Shadows of a Past Love

By

Shadow: A phantom; a ghost.
Past: No longer current; gone by; over.
Love: An intense emotional attachment.

The past is something we should use to guide our future, not something that should control or direct it. When we allow our past to dictate what we do now, we are no longer in control of our person. Instead, it is our past that is in control. Unfortunately, many people are not aware that this is what is going on. They know the past is affecting them, but they are not aware to what degree or how it is changing them as a person and their outlook on life.

How many times have you heard a person say they don't want to get involved because they don't want to get hurt again? While this seems like a reasonable outlook after dealing with such a "controlling, abusive, lying, or cheating" partner, it is really just a crutch. When a person compares everyone in their future with the people of their past who have hurt them, they are voluntarily letting them control their future as well. They are still attached to them in a way that is even worse than when they were together. Because now, it is isn't even a real person who controls them, but a shadow.

As they say, "Knowing is only half the battle." The other half is learning how to release your shadows. If you've found that you are unable to find a true commitment with someone, it is more than likely because you have a few shadows lurking around. The first step to releasing them is to find them. To do this you need to get in touch with yourself. Start a regime of a daily walking and journal writing.

 Both of these things are extremely important to achieving a complete recovery and should be done while alone; not in the company of other people! This is a time for personal discovery. You can't discover yourself when someone else is chatting in your ear. If you're wondering how in the world can you find time for this with your busy schedule, think again. You only need about 30 minutes each day to complete both exercises. Ten to fifteen minutes for your walk, and fifteen minutes for your journal writing.

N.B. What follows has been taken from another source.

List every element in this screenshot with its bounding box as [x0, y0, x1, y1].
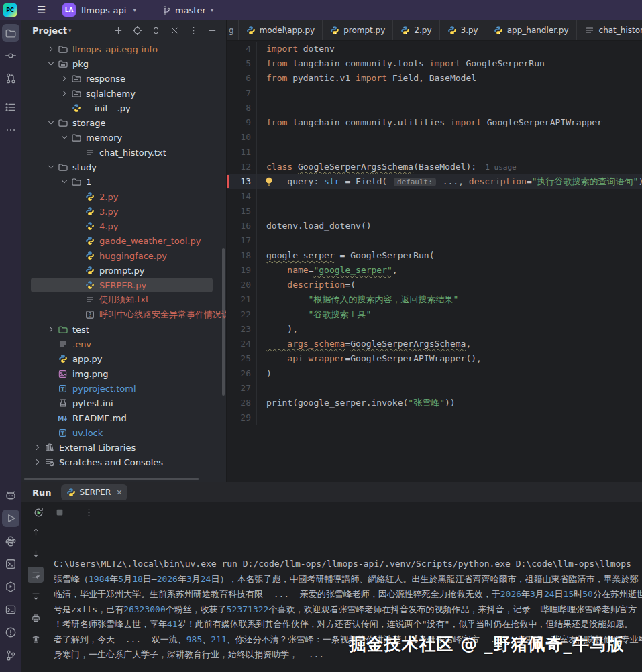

While completing these exercises there are a few things to keep in mind. During the walk make sure you focus on the world around you. Take time to notice the flowers blooming, the trees swaying, the color of the houses, etc. The point of your walk is to take the focus off of you and to start paying attention to the things around you.

Your journal writing is the opposite. Here is where you will really delve into your "personal matters of the heart." The important thing to remember about your journal is that there is no right or wrong thing to write. Write whatever comes to mind. Do not show your journal to anyone, and only read what you've written every few months. The material in your journal is not something to read and digest; it is done just to get whatever it is you're feeling out in the open.

After even just a few days of doing these tasks you will notice an difference in your outlook towards many things, including love.

The next step to releasing your shadows will be to find out why they are there. This isn't figuring out what a person may have done to you, but rather working out why you feel the need to have the shadows there in the first place. Take a few minutes to answer these questions:

1. Can you only love one person?

2. Is it an equal relationship if only one partner is giving love? How can this negatively affect you?

3. What have you learned about yourself from your past relationships, starting with the first?

4. What traits did your last partner have that you would NOT want in a future partner?

5. What traits did your last partner have that you WOULD want in a future partner?

6. What things do you wish you had not done to previous romantic partners, starting with the first?

7. What things do you wish previous romantic partners had not done, starting with the first?

8. What changes do you feel you can make right now to make you happier?

Now that you have done this, go over it again and add more to each of your answers. Once you have completed that, go over it one more time. Make sure you include anything and everything you can think of. Just remember, don't get sidetracked onto other issues not related to your romantic life.

The last step is to finally, forgive and forget. You can't go forward if you're stuck on someone in the past. Agree that you were a great partner, you did the best you could and if it's not meant to be, then it's just not meant to be. Things work out the way they do for a reason. Sometimes the reasons are not always clear right away. Trust in yourself that the right decisions were made, and know that you don't need anyone else to make you happy. Only you can truly do that.